AP – TikTok’s algorithms are promoting videos about self-harm and eating disorders to vulnerable teens, according to a report published on Wednesday that highlights concerns about social media and its impact on youth mental health.
Researchers at the non-profit Center for Countering Digital Hate created TikTok accounts for fictional teen personas in the United States (US), United Kingdom (UK), Canada and Australia.
The researchers operating the accounts then “liked” videos about self-harm and eating disorders to see how TikTok’s algorithm would respond.
Within minutes, the wildly popular platform was recommending videos about losing weight and self-harm, including ones featuring pictures of models and idealised body types, images of razor blades and discussions of suicide.
When the researchers created accounts with user names that suggested a particular vulnerability to eating disorders – names that included the words “lose weight” for example – the accounts were fed even more harmful content. “It’s like being stuck in a hall of distorted mirrors where you’re constantly being told you’re ugly, you’re not good enough, maybe you should kill yourself,” said the centre’s CEO Imran Ahmed, whose organisation has offices in the US and UK.
“It is pumping the most dangerous possible messages to young people.”
Social media algorithms work by identifying topics and content of interest to a user, who is then sent more of the same as a way to maximise their time on the site.
But social media critics said the same algorithms that promote content about a particular sports team, hobby or dance craze can send users down a rabbit hole of harmful content.
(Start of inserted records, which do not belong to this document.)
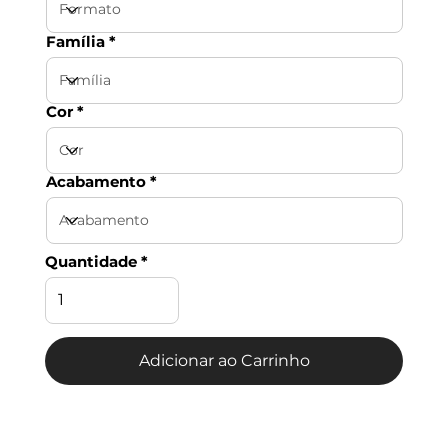
Família
Cor
Acabamento
Quantidade
Adicionar ao Carrinho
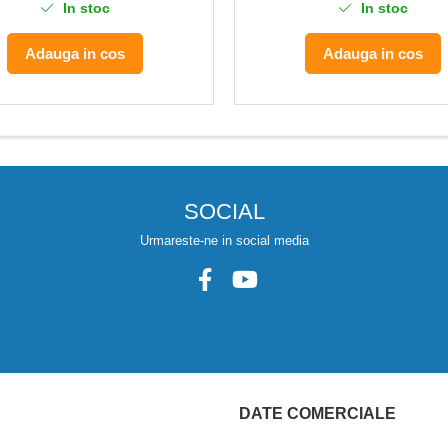
In stoc
In stoc
Adauga in cos
Adauga in cos
SOCIAL
Urmareste-ne in social media
DATE COMERCIALE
It’s a particular problem for teens and children, who tend to spend more time online and are more vulnerable to bullying, peer pressure or negative content about eating disorders or suicide, according to Executive Director of Fairplay Josh Golin, a non-profit that supports greater online protections for children.
He added that TikTok is not the only platform failing to protect young users from harmful content and aggressive data collection.
“All of these harms are linked to the business model,” Golin said. “It doesn’t make any difference what the social media platform is.”
In a statement from a company spokesperson, TikTok disputed the findings, noting that the researchers didn’t use the platform like typical users, and saying that the results were skewed as a result.
The company also said a user’s account name shouldn’t affect the kind of content the user receives.